There’s so much hype surrounding the NFL Draft these days it’s grown into an incredibly lucrative industry that carries us through what used to be the off-season. We’ve now recognized there is no off-season anymore, and in fact, I enjoy many elements of the NFL Draft as much, if not more, than many stretches of the regular season itself. I recall taking my Dad (an original season ticket holder from the expansion era) to watch preseason games, and he openly wondered why anyone would bother paying to see the young guys practice. What I sensed then is what interest in the NFL Draft now shows to be the new norm: We want to know these kids! We want to see the next generation coming and drink up the bro-cred that comes with spying the next super star in his formative years.

But in being caught-up in the excitement of scouting reports, Sr Bowl practices and Combine measurements, we begin to see these things as wholly separate events in the NFL calendar, each with it’s defined purpose and singular contribution to the futures of the franchises. This, of course, is simply how it is viewed through the lens of the fan. For NFL GMs, the Draft is just another spoke in the wheel of a greater machine that is Roster Building.
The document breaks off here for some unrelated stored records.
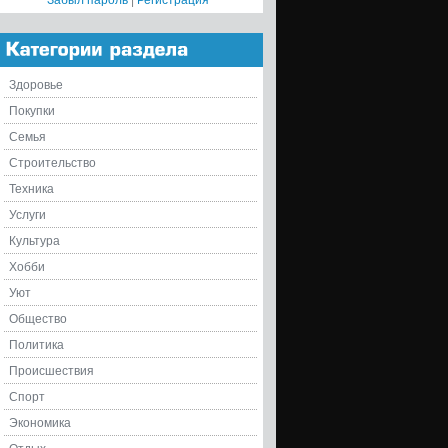
Забыл пароль
|
Регистрация
Здоровье
Покупки
Семья
Строительство
Техника
Услуги
Культура
Хобби
Уют
Общество
Политика
Происшествия
Спорт
Экономика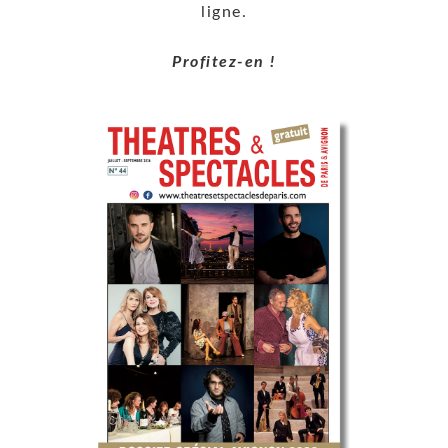
ligne.
Profitez-en !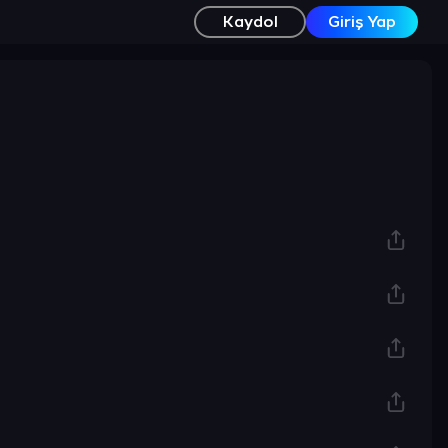
Kaydol
Giriş Yap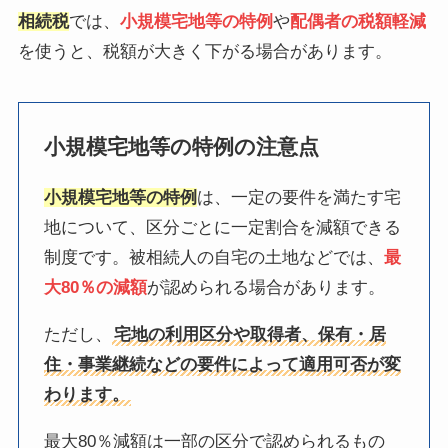
相続税
では、
小規模宅地等の特例
や
配偶者の税額軽減
を使うと、税額が大きく下がる場合があります。
小規模宅地等の特例の注意点
小規模宅地等の特例
は、一定の要件を満たす宅
地について、区分ごとに一定割合を減額できる
制度です。被相続人の自宅の土地などでは、
最
大80％の減額
が認められる場合があります。
ただし、
宅地の利用区分や取得者、保有・居
住・事業継続などの要件によって適用可否が変
わります。
最大80％減額は一部の区分で認められるもの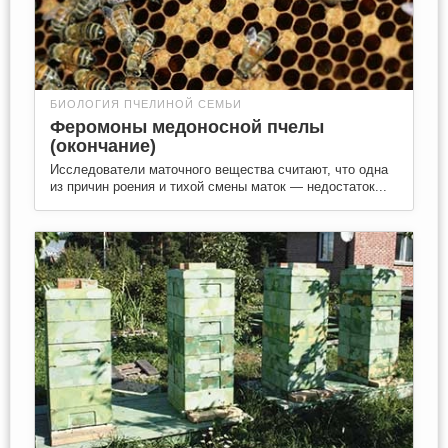
БИОЛОГИЯ ПЧЕЛИНОЙ СЕМЬИ
Феромоны медоносной пчелы
(окончание)
Исследователи маточного вещества считают, что одна
из причин роения и тихой смены маток — недостаток...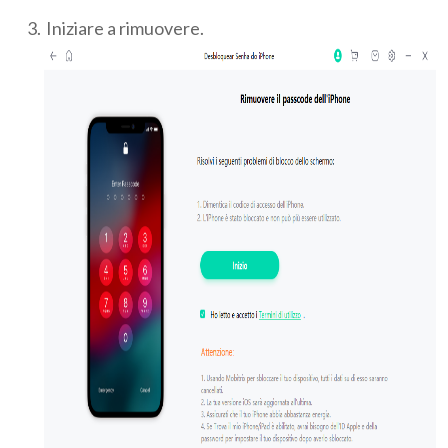
Iniziare a rimuovere.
Yes, with the creeping inevitability of a pulp fiction horde, the end is growing nigh. The building suspense of the Salary Cap and its impact on successful rosters is devastating and, by design, the single driving force in achieving, maintaining or ending a Championship run in the NFL. Luckily, the Seahawks have one of the best GMs in John Schneider to help 12s face the harsh realities of the salary cap era.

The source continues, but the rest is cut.